WHAT THE TASK ASKS:
Reproduce each line from the records that holds "Twirly".

Stored data entries
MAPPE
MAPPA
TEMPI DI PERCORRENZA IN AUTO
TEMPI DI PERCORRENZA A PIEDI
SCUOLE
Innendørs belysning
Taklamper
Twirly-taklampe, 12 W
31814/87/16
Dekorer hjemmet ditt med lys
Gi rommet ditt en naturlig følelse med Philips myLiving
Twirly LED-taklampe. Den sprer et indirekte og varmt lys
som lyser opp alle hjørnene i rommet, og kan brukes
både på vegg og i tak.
* * *
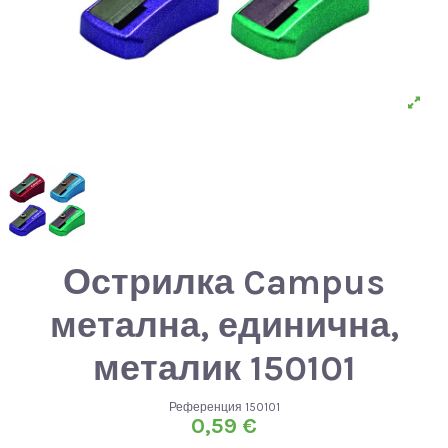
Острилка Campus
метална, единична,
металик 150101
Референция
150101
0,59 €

SOLUTION:
Twirly-taklampe, 12 W
Twirly LED-taklampe. Den sprer et indirekte og varmt lys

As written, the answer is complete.